Vrije Universiteit Brussel, Brussels, Belgium.
IEEE/ACM Trans Comput Biol Bioinform. 2013 Mar-Apr;10(2):383-92. doi: 10.1109/TCBB.2013.12.
The potential of microarray gene expression (MAGE) data is only partially explored due to the limited number of samples in individual studies. This limitation can be surmounted by merging or integrating data sets originating from independent MAGE experiments, which are designed to study the same biological problem. However, this process is hindered by batch effects that are study-dependent and result in random data distortion; therefore numerical transformations are needed to render the integration of different data sets accurate and meaningful. Our contribution in this paper is two-fold. First we propose GENESHIFT, a new nonparametric batch effect removal method based on two key elements from statistics: empirical density estimation and the inner product as a distance measure between two probability density functions; second we introduce a new validation index of batch effect removal methods based on the observation that samples from two independent studies drawn from a same population should exhibit similar probability density functions. We evaluated and compared the GENESHIFT method with four other state-of-the-art methods for batch effect removal: Batch-mean centering, empirical Bayes or COMBAT, distance-weighted discrimination, and cross-platform normalization. Several validation indices providing complementary information about the efficiency of batch effect removal methods have been employed in our validation framework. The results show that none of the methods clearly outperforms the others. More than that, most of the methods used for comparison perform very well with respect to some validation indices while performing very poor with respect to others. GENESHIFT exhibits robust performances and its average rank is the highest among the average ranks of all methods used for comparison.

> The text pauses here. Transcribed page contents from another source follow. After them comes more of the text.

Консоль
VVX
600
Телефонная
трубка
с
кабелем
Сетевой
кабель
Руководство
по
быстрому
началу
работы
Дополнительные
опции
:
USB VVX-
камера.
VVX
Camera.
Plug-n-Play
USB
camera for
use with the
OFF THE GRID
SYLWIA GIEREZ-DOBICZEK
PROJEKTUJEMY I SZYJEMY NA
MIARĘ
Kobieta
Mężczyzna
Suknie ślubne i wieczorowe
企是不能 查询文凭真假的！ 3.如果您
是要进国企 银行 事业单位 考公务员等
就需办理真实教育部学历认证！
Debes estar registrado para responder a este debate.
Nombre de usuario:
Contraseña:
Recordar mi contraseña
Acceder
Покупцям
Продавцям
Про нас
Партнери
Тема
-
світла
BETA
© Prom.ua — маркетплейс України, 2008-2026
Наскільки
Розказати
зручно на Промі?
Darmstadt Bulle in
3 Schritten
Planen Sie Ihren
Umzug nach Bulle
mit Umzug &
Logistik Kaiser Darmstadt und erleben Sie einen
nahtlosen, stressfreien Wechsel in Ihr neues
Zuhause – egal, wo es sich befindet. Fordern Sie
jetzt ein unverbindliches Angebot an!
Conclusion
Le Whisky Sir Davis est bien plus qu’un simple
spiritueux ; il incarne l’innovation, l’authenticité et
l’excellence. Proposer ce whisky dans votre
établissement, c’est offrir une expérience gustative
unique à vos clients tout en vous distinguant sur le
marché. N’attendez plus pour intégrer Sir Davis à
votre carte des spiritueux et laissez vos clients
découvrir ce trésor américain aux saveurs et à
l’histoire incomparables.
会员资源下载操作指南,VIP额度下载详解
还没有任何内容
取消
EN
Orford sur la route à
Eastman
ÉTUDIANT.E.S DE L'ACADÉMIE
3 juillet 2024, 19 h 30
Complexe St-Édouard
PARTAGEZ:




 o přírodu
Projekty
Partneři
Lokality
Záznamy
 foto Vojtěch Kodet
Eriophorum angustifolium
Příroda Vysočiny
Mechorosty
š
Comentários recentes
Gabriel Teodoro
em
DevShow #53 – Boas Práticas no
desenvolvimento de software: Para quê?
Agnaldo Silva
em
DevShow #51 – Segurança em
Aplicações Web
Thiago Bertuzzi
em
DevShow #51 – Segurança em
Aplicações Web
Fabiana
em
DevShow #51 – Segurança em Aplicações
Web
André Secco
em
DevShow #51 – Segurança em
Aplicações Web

由于单个研究中的样本数量有限,微阵列基因表达 (MAGE) 数据的潜力尚未得到充分挖掘。通过合并或整合来自独立 MAGE 实验的数据,可以克服这一限制,这些实验旨在研究相同的生物学问题。然而,这一过程受到批次效应的阻碍,批次效应是依赖于研究的,会导致随机数据扭曲;因此,需要进行数值转换,以使不同数据集的整合准确且有意义。本文的贡献有两点。首先,我们提出了 GENESHIFT,这是一种基于统计学中的两个关键元素的新的非参数批次效应去除方法:经验密度估计和内积作为两个概率密度函数之间的距离度量;其次,我们引入了一种新的批量效应去除方法的验证指标,基于这样一个观察结果:来自同一总体的两个独立研究的样本应该表现出相似的概率密度函数。我们评估并比较了 GENESHIFT 方法与其他四种用于去除批量效应的最先进方法:批量均值中心化、经验贝叶斯或 COMBAT、距离加权判别和跨平台归一化。我们的验证框架采用了多个提供有关批量效应去除方法效率的补充信息的验证指标。结果表明,没有一种方法明显优于其他方法。更重要的是,与比较中使用的大多数方法相比,大多数方法在某些验证指标上表现非常好,而在其他指标上表现非常差。GENESHIFT 表现出稳健的性能,其平均排名在所有比较方法的平均排名中最高。